- _Exercise aim_:
Search the data for the word "site" and copy every line that contains it.

Collected data
━━━━━━

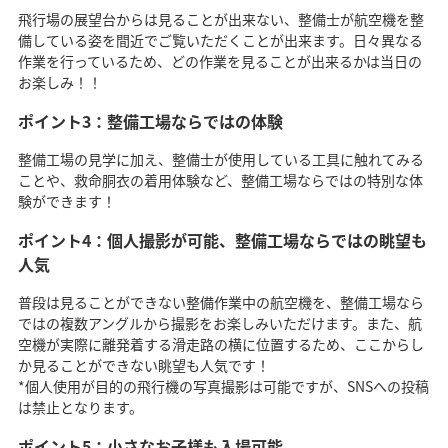
飛行場の展望台からは見ることが出来ない、整備士が航空機を整
備している姿を間近でご覧いただくことが出来ます。日々異なる
作業を行っているため、どの作業を見ることが出来るかは当日の
お楽しみ！！
ポイント3：整備工場ならではの体験
整備工場の見学に加え、整備士が使用している工具に触れてみる
ことや、救命胴衣の着用体験など、整備工場ならではの特別な体
験ができます！
ポイント4：個人撮影が可能、整備工場ならではの眺望も
人気
普段は見ることができない整備作業中の航空機を、整備工場なら
ではの複数アングルから撮影をお楽しみいただけます。また、航
空機が実際に離発着する滑走路の横に位置するため、ここからし
か見ることができない眺望も人気です！
*個人使用が目的の飛行機の写真撮影は可能ですが、SNSへの投稿
は禁止となります。
ポイント5：小さなお子様も入場可能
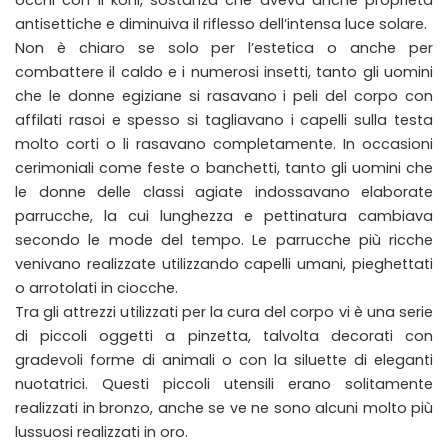
occhi con il kohl, sostanza che aveva anche proprietà
antisettiche e diminuiva il riflesso dell’intensa luce solare.
Non è chiaro se solo per l’estetica o anche per
combattere il caldo e i numerosi insetti, tanto gli uomini
che le donne egiziane si rasavano i peli del corpo con
affilati rasoi e spesso si tagliavano i capelli sulla testa
molto corti o li rasavano completamente. In occasioni
cerimoniali come feste o banchetti, tanto gli uomini che
le donne delle classi agiate indossavano elaborate
parrucche, la cui lunghezza e pettinatura cambiava
secondo le mode del tempo. Le parrucche più ricche
venivano realizzate utilizzando capelli umani, pieghettati
o arrotolati in ciocche.
Tra gli attrezzi utilizzati per la cura del corpo vi è una serie
di piccoli oggetti a pinzetta, talvolta decorati con
gradevoli forme di animali o con la siluette di eleganti
nuotatrici. Questi piccoli utensili erano solitamente
realizzati in bronzo, anche se ve ne sono alcuni molto più
lussuosi realizzati in oro.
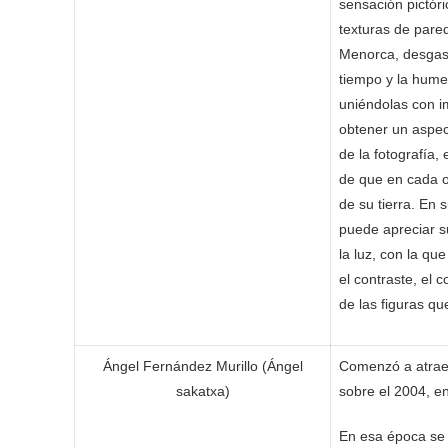
sensación pictóric
texturas de pare
Menorca, desgas
tiempo y la hume
uniéndolas con 
obtener un aspec
de la fotografía
de que en cada 
de su tierra. En 
puede apreciar s
la luz, con la que
el contraste, el c
de las figuras qu
Ángel Fernández Murillo (Ángel
Comenzó a atraerl
sakatxa)
sobre el 2004, en 
En esa época se 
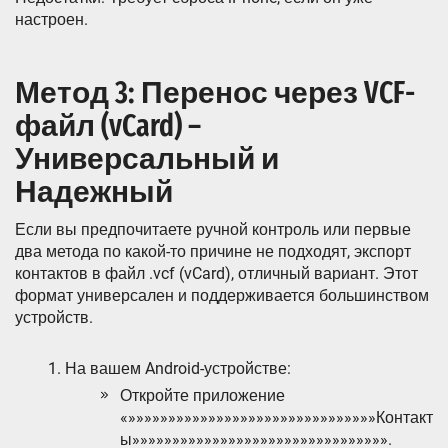
настроен.
Метод 3: Перенос через VCF-
файл (vCard) –
Универсальный и
Надежный
Если вы предпочитаете ручной контроль или первые
два метода по какой-то причине не подходят, экспорт
контактов в файл .vcf (vCard), отличный вариант. Этот
формат универсален и поддерживается большинством
устройств.
На вашем Android-устройстве:
Откройте приложение
«»»»»»»»»»»»»»»»»»»»»»»»»»»»»»»»Контакт
ы»»»»»»»»»»»»»»»»»»»»»»»»»»»»»»»».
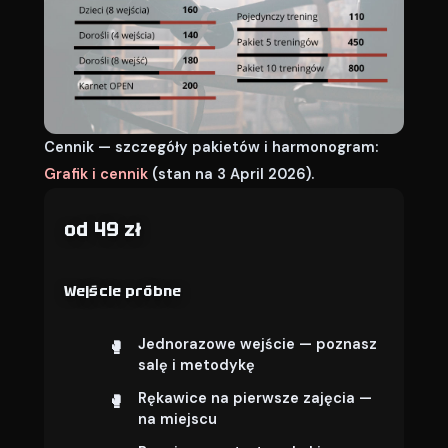
Cennik — szczegóły pakietów i harmonogram:
Grafik i cennik
(stan na 3 April 2026).
od 49 zł
Wejście próbne
Jednorazowe wejście — poznasz
salę i metodykę
Rękawice na pierwsze zajęcia —
na miejscu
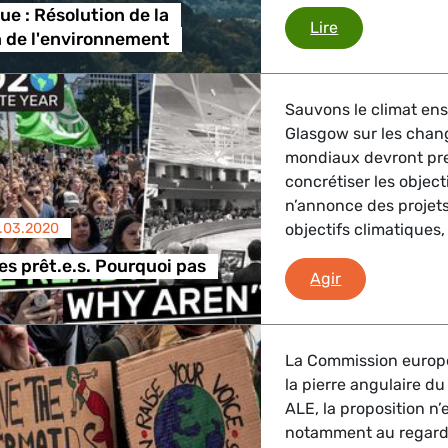
ue : Résolution de la
Loi climatique
Lire
 de l'environnement
Sauvons le climat en
Glasgow sur les chan
mondiaux devront pr
concrétiser les object
n’annonce des projet
.03.2020
objectifs climatiques,
 prêt.e.s. Pourquoi pas
Nous sommes p
Agir
La Commission europée
la pierre angulaire du
ALE, la proposition n
notamment au regard 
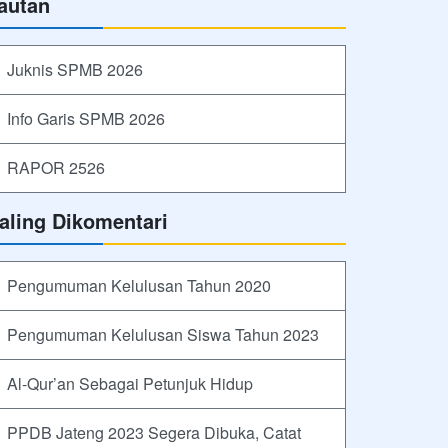
autan
Juknis SPMB 2026
Info Garis SPMB 2026
RAPOR 2526
aling Dikomentari
Pengumuman Kelulusan Tahun 2020
Pengumuman Kelulusan Siswa Tahun 2023
Al-Qur’an Sebagai Petunjuk Hidup
PPDB Jateng 2023 Segera Dibuka, Catat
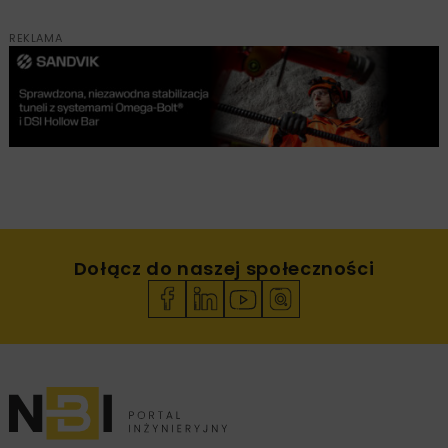
REKLAMA
Dołącz do naszej społeczności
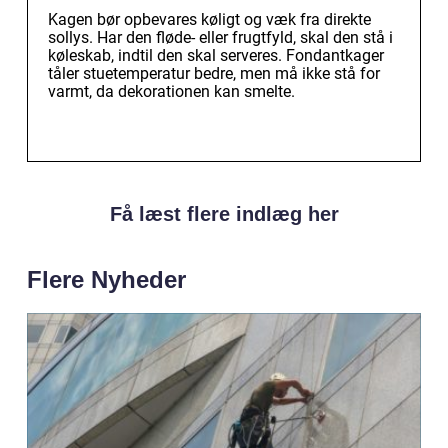
Kagen bør opbevares køligt og væk fra direkte
sollys. Har den fløde- eller frugtfyld, skal den stå i
køleskab, indtil den skal serveres. Fondantkager
tåler stuetemperatur bedre, men må ikke stå for
varmt, da dekorationen kan smelte.
Få læst flere indlæg her
Flere Nyheder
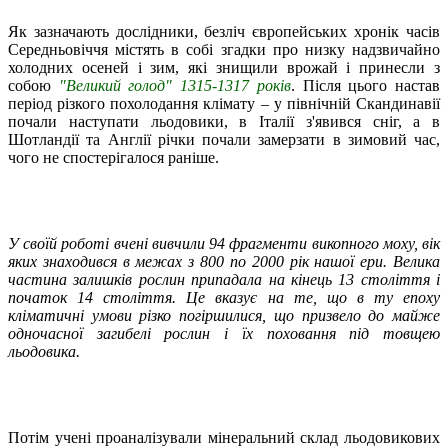
Як зазначають дослідники, безліч європейських хронік часів
Середньовіччя містять в собі згадки про низку надзвичайно
холодних осеней і зим, які знищили врожай і принесли з
собою
"Великий голод" 1315-1317 років
. Після цього настав
період різкого похолодання клімату – у північній Скандинавії
почали наступати льодовики, в Італії з'явився сніг, а в
Шотландії та Англії річки почали замерзати в зимовий час,
чого не спостерігалося раніше.
У своїй роботі вчені вивчили 94 фрагменти викопного моху, вік
яких знаходився в межах з 800 по 2000 рік нашої ери. Велика
частина залишків рослин припадала на кінець 13 століття і
початок 14 століття. Це вказує на те, що в ту епоху
кліматичні умови різко погіршилися, що призвело до майже
одночасної загибелі рослин і їх поховання під товщею
льодовика.
Потім учені проаналізували мінеральний склад льодовикових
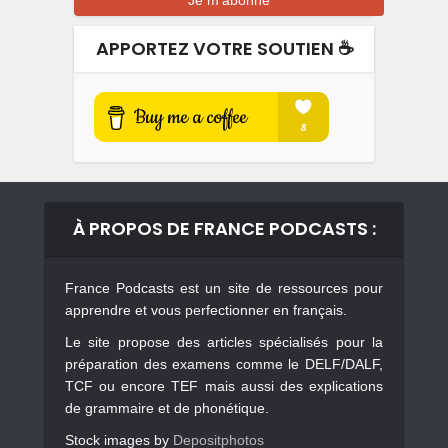
APPORTEZ VOTRE SOUTIEN ☕️
À PROPOS DE FRANCE PODCASTS :
France Podcasts est un site de ressources pour
apprendre et vous perfectionner en français.
Le site propose des articles spécialisés pour la
préparation des examens comme le DELF/DALF,
TCF ou encore TEF mais aussi des explications
de grammaire et de phonétique.
Stock images by
Depositphotos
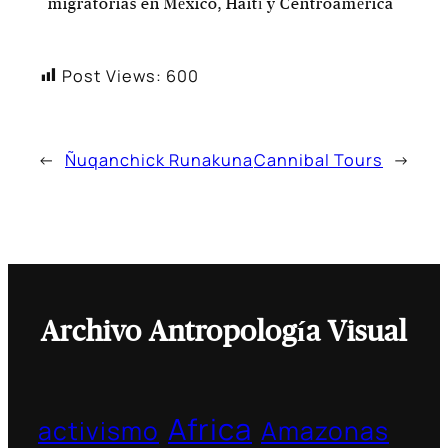
migratorias en México, Haití y Centroamérica
Post Views:
600
←
Ñuqanchick Runakuna
Cannibal Tours
→
Archivo Antropología Visual
Africa
activismo
Amazonas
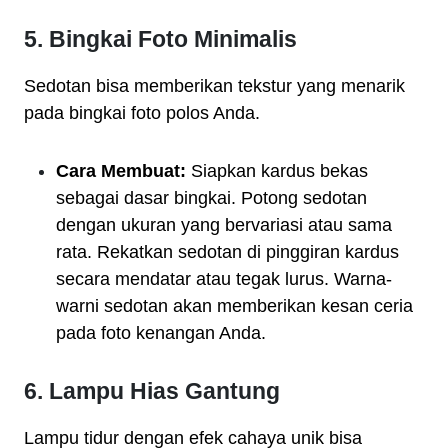
5. Bingkai Foto Minimalis
Sedotan bisa memberikan tekstur yang menarik
pada bingkai foto polos Anda.
Cara Membuat:
Siapkan kardus bekas
sebagai dasar bingkai. Potong sedotan
dengan ukuran yang bervariasi atau sama
rata. Rekatkan sedotan di pinggiran kardus
secara mendatar atau tegak lurus. Warna-
warni sedotan akan memberikan kesan ceria
pada foto kenangan Anda.
6. Lampu Hias Gantung
Lampu tidur dengan efek cahaya unik bisa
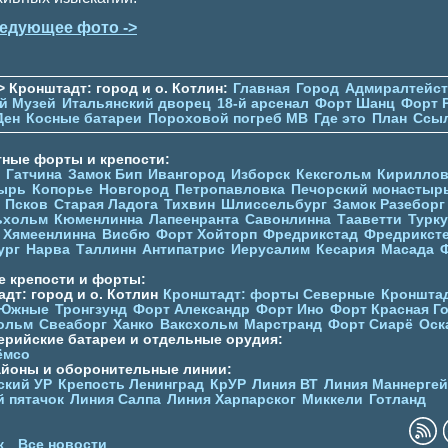
едующее фото ->
> Кронштадт: город и о. Котлин:
Главная
Город
Адмиралтейс
й Музей
Итальянский дворец
18-й арсенал
Форт Шанц
Форт 
Ден
Косные батареи
Пороховой погреб МВ
Где это
План
Ссы
тные форты и крепости:
Гатчина
Замок Бип
Ивангород
Изборск
Кексгольм
Кириллов
ырь
Копорье
Новгород
Петропавловка
Печорcкий монастыр
Псков
Старая Ладога
Тихвин
Шлиссельбург
Замок Разеборг
ьхольм
Кюменлинна
Лапеенранта
Савонлинна
Тааветти
Турку
Хямеенлинна
Висбю
Форт Хойторп
Фредрикстад
Фредрикст
ург
Нарва
Таллинн
Антипатрис
Иерусалим
Кесария
Масада
е крепости и форты:
дт: город и о. Котлин
Кронштадт: форты Северные
Кронштад
 Южные
Тронгзунд
Форт Александр
Форт Ино
Форт Красная Г
ольм
Свеаборг
Ханко
Ваксхольм
Марстранд
Форт Сиарё
Оск
ерийские батареи и отдельные орудия:
ёмсо
айоны и оборонительные линии:
ский УР
Крепость Ленинград
КрУР
Линия ВТ
Линия Маннерге
й пятачок
Линия Салпа
Линия Харпарског
Миккели
Готланд
к
Все новости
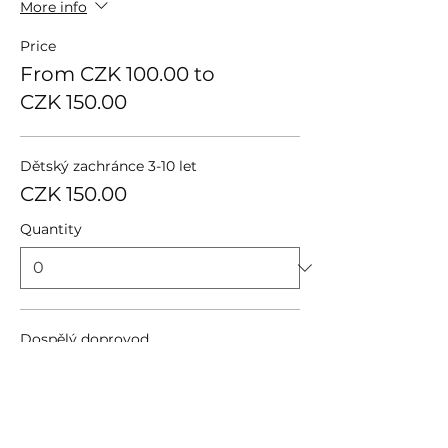
More info
Price
From CZK 100.00 to
CZK 150.00
Dětský zachránce 3-10 let
CZK 150.00
Quantity
Dospělý doprovod
CZK 100.00
Quantity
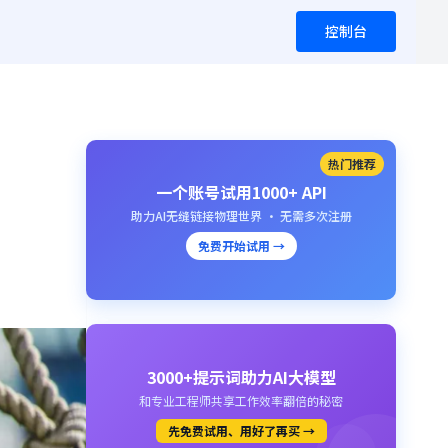
控制台
热门推荐
一个账号试用1000+ API
助力AI无缝链接物理世界 · 无需多次注册
免费开始试用 →
3000+提示词助力AI大模型
和专业工程师共享工作效率翻倍的秘密
先免费试用、用好了再买 →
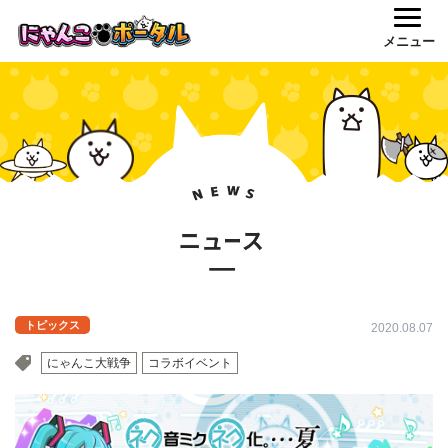
メニュー
トピックス
2020.08.07
にゃんこ大戦争
コラボイベント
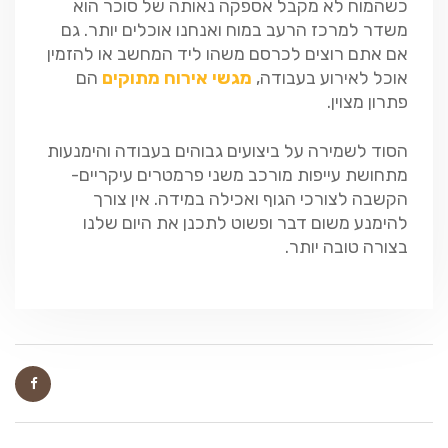
כשהמוח לא מקבל אספקה נאותה של סוכר הוא
משדר למרכז הרעב במוח ואנחנו אוכלים יותר. גם
אם אתם רוצים לכרסם משהו ליד המחשב או להזמין
אוכל לאירוע בעבודה,
מגשי אירוח מתוקים
הם
פתרון מצוין.
הסוד לשמירה על ביצועים גבוהים בעבודה והימנעות
מתחושת עייפות מורכב משני פרמטרים עיקריים-
הקשבה לצורכי הגוף ואכילה במידה. אין צורך
להימנע משום דבר ופשוט לתכנן את היום שלנו
בצורה טובה יותר.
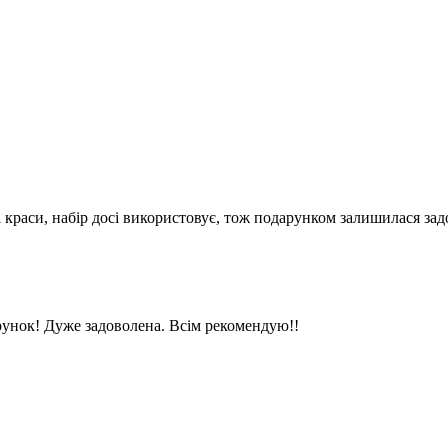
і краси, набір досі використовує, тож подарунком залишилася зад
рунок! Дуже задоволена. Всім рекомендую!!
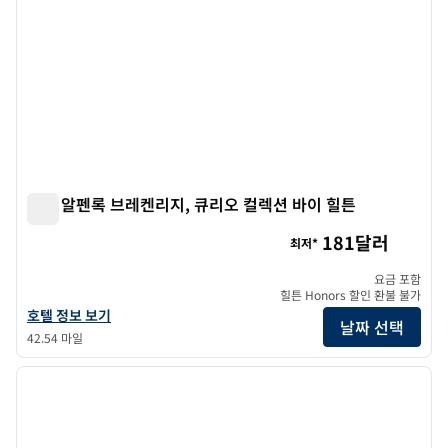
호텔 알펜록 브레켄리지, 큐리오 컬렉션 바이 힐튼
호텔 알펜록 브레켄리지, 큐리오 컬렉션 바이 힐튼
181달러
최저*
요금 포함
힐튼 Honors 할인 환불 불가
호텔 알펜록 브레켄리지, 큐리오 컬렉션 바이 힐튼의 호텔 정보 보기
호텔 정보 보기
날짜 선택
42.54 마일
1
/
12
이전 이미지
다음 
1/12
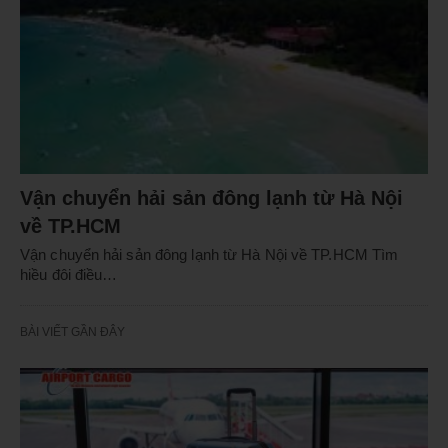
Vận chuyển hải sản đông lạnh từ Hà Nội
về TP.HCM
Vận chuyển hải sản đông lạnh từ Hà Nội về TP.HCM Tìm
hiều đôi điều…
BÀI VIẾT GẦN ĐÂY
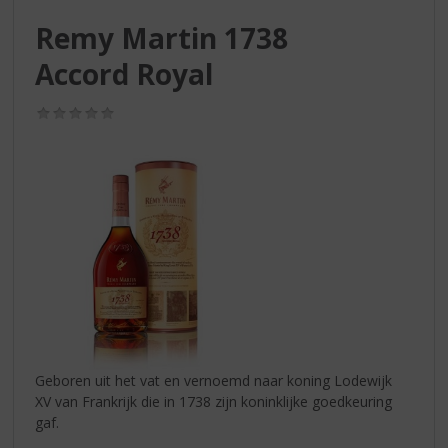
S
p
Remy Martin 1738
r
Accord Royal
i
n
g
(0,0
/
n
5)
a
a
r
d
e
n
a
v
i
g
a
Geboren uit het vat en vernoemd naar koning Lodewijk
t
XV van Frankrijk die in 1738 zijn koninklijke goedkeuring
i
gaf.
e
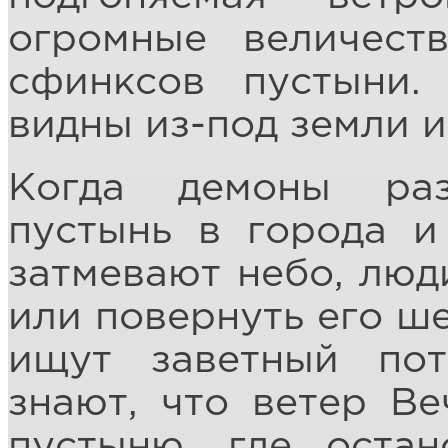
огромные величест
сфинксов пустыни
видны из-под земли и
Когда демоны ра
пустынь в города и
затмевают небо, люд
или повернуть его ше
ищут заветный по
знают, что ветер Ве
пустыню, где остан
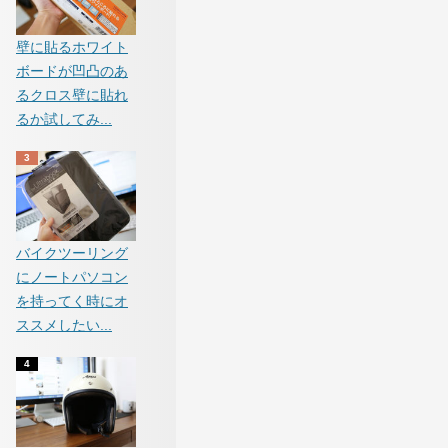
壁に貼るホワイト
ボードが凹凸のあ
るクロス壁に貼れ
るか試してみ...
バイクツーリング
にノートパソコン
を持ってく時にオ
ススメしたい...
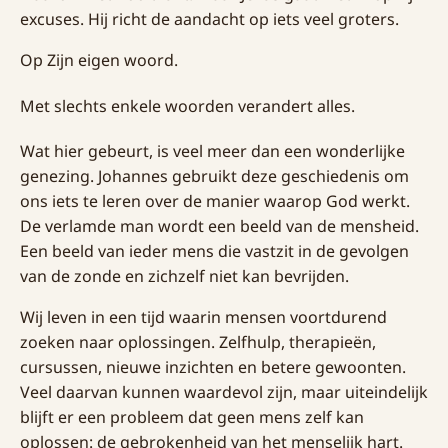
excuses. Hij richt de aandacht op iets veel groters.
Op Zijn eigen woord.
Met slechts enkele woorden verandert alles.
Wat hier gebeurt, is veel meer dan een wonderlijke
genezing. Johannes gebruikt deze geschiedenis om
ons iets te leren over de manier waarop God werkt.
De verlamde man wordt een beeld van de mensheid.
Een beeld van ieder mens die vastzit in de gevolgen
van de zonde en zichzelf niet kan bevrijden.
Wij leven in een tijd waarin mensen voortdurend
zoeken naar oplossingen. Zelfhulp, therapieën,
cursussen, nieuwe inzichten en betere gewoonten.
Veel daarvan kunnen waardevol zijn, maar uiteindelijk
blijft er een probleem dat geen mens zelf kan
oplossen: de gebrokenheid van het menselijk hart.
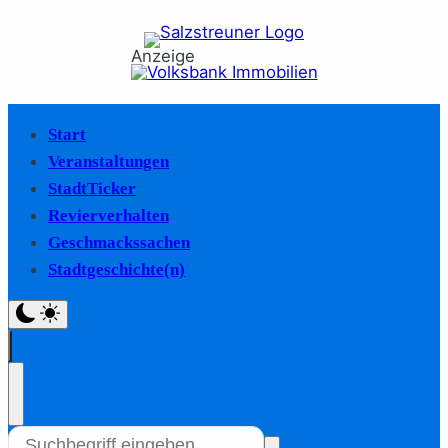
Anzeige
Start
Veranstaltungen
StadtTicker
Revierverhalten
Geschmackssachen
Stadtgeschichte(n)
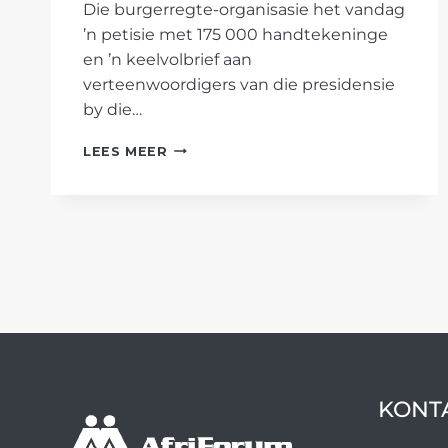
Die burgerregte-organisasie het vandag
’n petisie met 175 000 handtekeninge
en ’n keelvolbrief aan
verteenwoordigers van die presidensie
by die…
AFRIFORUM-
LEES MEER
KONVOOI
LEWER
PETISIE
EN
KEELVOLBRIEF
VIR
ZUMA
AF
KONT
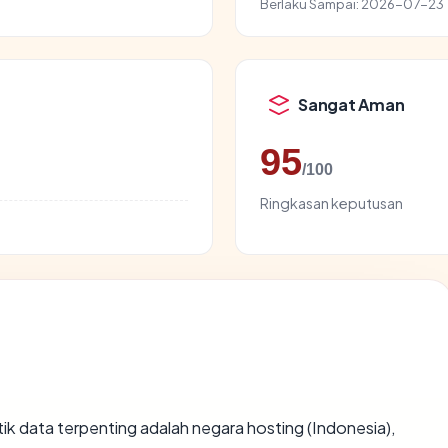
Berlaku Sampai:
2026-07-23
Sangat Aman
95
/100
Ringkasan keputusan
titik data terpenting adalah negara hosting (Indonesia),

━━━━━━

- _Problem solution_:
France Podcasts est un site de ressources pour
Le site propose des articles spécialisés pour la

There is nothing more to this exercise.